Haifa as a Model City of Joint Living project gains international recognition (New Israel Fund)

20110617 NIF Shatil

MARSHOOD FathiHaifa as a Model City of Joint Living project gains international recognition: A first-hand report from Fathi Marshood, director of SHATIL in the North
http://www.nif.org/component/content/article/13-stories/1119-haifa-as-a-model…
Fathi Marshood (New Israel Fund)
16 June 2011

Last month, Shahira Shalabi, head of SHATIL’s Shared Society projects, and I had the privilege of sharing the lessons and challenges of SHATIL’s Haifa as a Model City of Joint Living project with representatives of cities in transition from throughout the world.

The project works to transform Haifa into a shared city based on partnership respecting all residents and strengthening a mutual sense of ownership over life in Haifa.

It was an invaluable learning experience for all of us to hear about the work of and mingle with representatives from Beirut; Belfast; Derry/Londonderry; Kaduna (a new city in Nigeria); Kirkuk, Iraq; Mitrovica, Kosovo; the borough of Mitte in Berlin; Mostar, Bosnia; Nicosia, Cyprus; Jerusalem and Ramallah.

We met together in the Forum for Cities in Transition second annual conference in Derry-Londonderry, Northern Ireland for five days to advance our efforts to bring peace to the cities in which we live and love – and sometimes clash.

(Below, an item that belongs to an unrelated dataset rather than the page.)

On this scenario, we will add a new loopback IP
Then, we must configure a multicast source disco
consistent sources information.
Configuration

Participation in the conference and the related forum position SHATIL as a social change leader both locally and internationally. Every other delegation – with the exception of Beirut – was organized by the municipalities.

The Haifa delegation of three Jews and three Arabs, including members of the Haifa City Council and leaders in municipal planning and social services, was organized by SHATIL.

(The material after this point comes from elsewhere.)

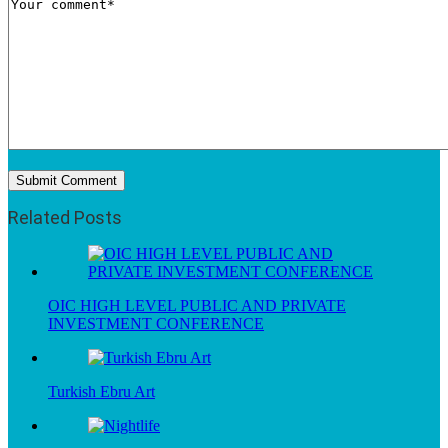
Related Posts
OIC HIGH LEVEL PUBLIC AND PRIVATE
INVESTMENT CONFERENCE
Turkish Ebru Art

There were many moving moments in the conference for me, including the presentation of a Kurdish woman from Kirkuk whose husband was killed by the authorities for his anti-establishment views. This woman grew from her tragedy and today sits on the Kirkuk City Council with Turks, Christians and Sunni and Shiite Muslims and tries to promote a different view of the future of her city.

In Kaduna, Nigeria, where the conflict is between Muslims and Christians, thousands of people were slaughtered and churches and mosques were burned.

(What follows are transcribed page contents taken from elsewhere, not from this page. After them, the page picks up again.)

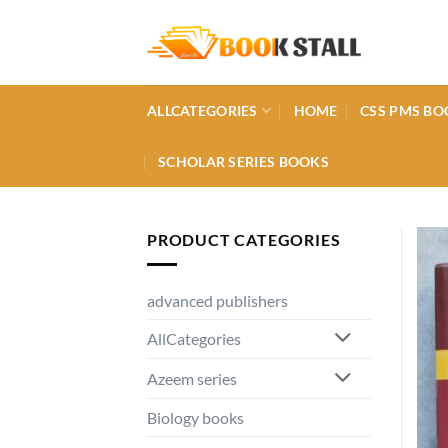
Skip
to
content
ALLCATEGORIES
HOME
CSS PMS BO
SCHOLAR SERIES BOOKS
PRODUCT CATEGORIES
advanced publishers
AllCategories
Azeem series
Biology books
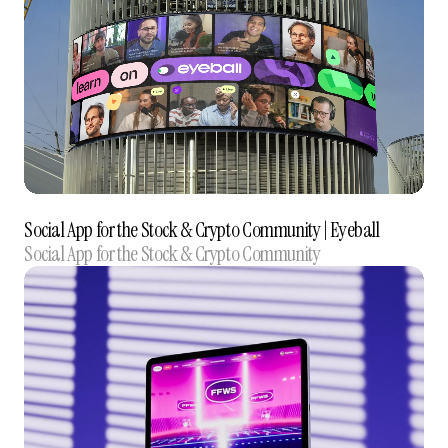
Social App for the Stock & Crypto Community‍ | Eyeball
Social App for the Stock & Crypto Community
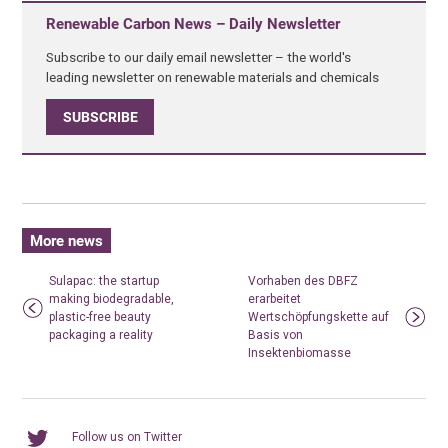
Renewable Carbon News – Daily Newsletter
Subscribe to our daily email newsletter – the world's
leading newsletter on renewable materials and chemicals
SUBSCRIBE
More news
Sulapac: the startup
Vorhaben des DBFZ
making biodegradable,
erarbeitet
plastic-free beauty
Wertschöpfungskette auf
packaging a reality
Basis von
Insektenbiomasse
Follow us on Twitter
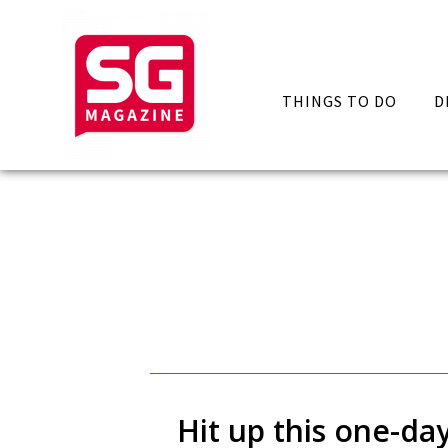
THINGS TO DO
D
Hit up this one-da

To see representatives of these communities working together now is simply amazing.

In one of our efforts to support one another, we invited Serbian and Albanian volunteers from Kosovo to Haifa for 10 days in August, two of which will be devoted to a workshop on conflict management. SHATIL is planning the program and the Haifa Municipality is hosting the group.

We are also thinking about the feasibility of inviting representatives of these cities to Haifa in order to work on promoting women’s issues and participation in the peacemaking process.

One of the tools we learned about that we would like to incorporate into our program is the use of art to promote coexistence with both children and adults. And of course others learned from our experiences as well.

We left inspired. If people who have lived through such dire conflicts can succeed – we can, too.